E AFCECO che, attraverso i suoi orfanotrofi, propone ai giovani ospiti corsi di lingua e attività di musica, danza, teatro e sport, potendo vantare la formazione di importanti atlete e della prima donna divenuta direttrice d’orchestra in Afghanistan. O il fondamentale lavoro di HAWCA di cui Hashim, Shafiqa e Rohina elencano le numerose azioni volte alla sensibilizzazione sui temi della violenza e dei diritti umani. Colonna portante sono gli shelter per donne vittime di maltrattamenti, 17 in tutto il paese, 4 solo nella capitale, per circa 35 posti ciascuno.
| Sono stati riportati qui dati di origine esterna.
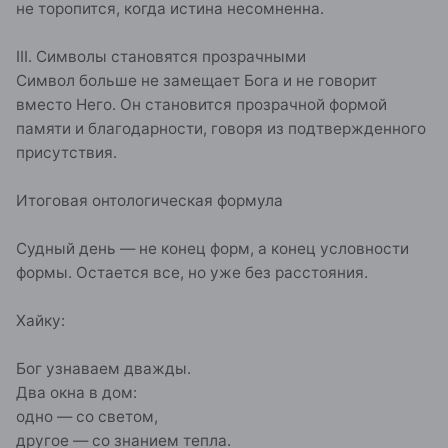
не торопится, когда истина несомненна.
III. Символы становятся прозрачными
Символ больше не замещает Бога и не говорит
вместо Него. Он становится прозрачной формой
памяти и благодарности, говоря из подтвержденного
присутствия.
Итоговая онтологическая формула
Судный день — не конец форм, а конец условности
формы. Остается все, но уже без расстояния.
Хайку:
Бог узнаваем дважды.
Два окна в дом:
одно — со светом,
другое — со знанием тепла.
Alle ospiti, età media 25 anni, sono proposti corsi di alfabetizzazione e formazione professionale, utili, insieme, all’avvio di una piccola attività commerciale.

Più recenti destinatari sono i bambini di strada in una zona di Kabul particolarmente a rischio, di sovente reclutati dai talebani per sacrificarli in attentati suicidi e ora coinvolti attraverso l’arte in un centro di educazione alla pace.

Infine SAAJS fornisce sostegno alle famiglie delle vittime degli attentati, attraverso assistenza legale e aiuti economici. Nei numerosi anni di lavoro, l’inarrestabile responsabile Weeda ha ricostruito 70.000 storie, attraverso complesse ricerche che l’hanno portata di casa in casa, dando fiducia e ricevendone indietro ancora.

La loro somma costituisce un movimento. Ad anelli, adiacenti, concatenati, mai sovrapposti, composti da cerchi concentrici che vanno restringendosi in diversi livelli di fiducia.

Conta migliaia di membri attivi, pare trasversalmente godere di un forte sostegno: forniscono risposte, aiuti concreti, offrono istruzione, si prendono cura di storie altre, creano coscienza critica. Preparano con dedizione le basi per una nuova Rivoluzione.

Ne é una dimostrazione l’8 marzo, celebrazione della Giornata Internazionale della Donna. A ricordare tutte le donne che hanno perso la vita in Afghanistan, per l’Afghanistan c’è il movimento intero, chiuso in quel salone, immenso eppure troppo piccolo per contenere tutti.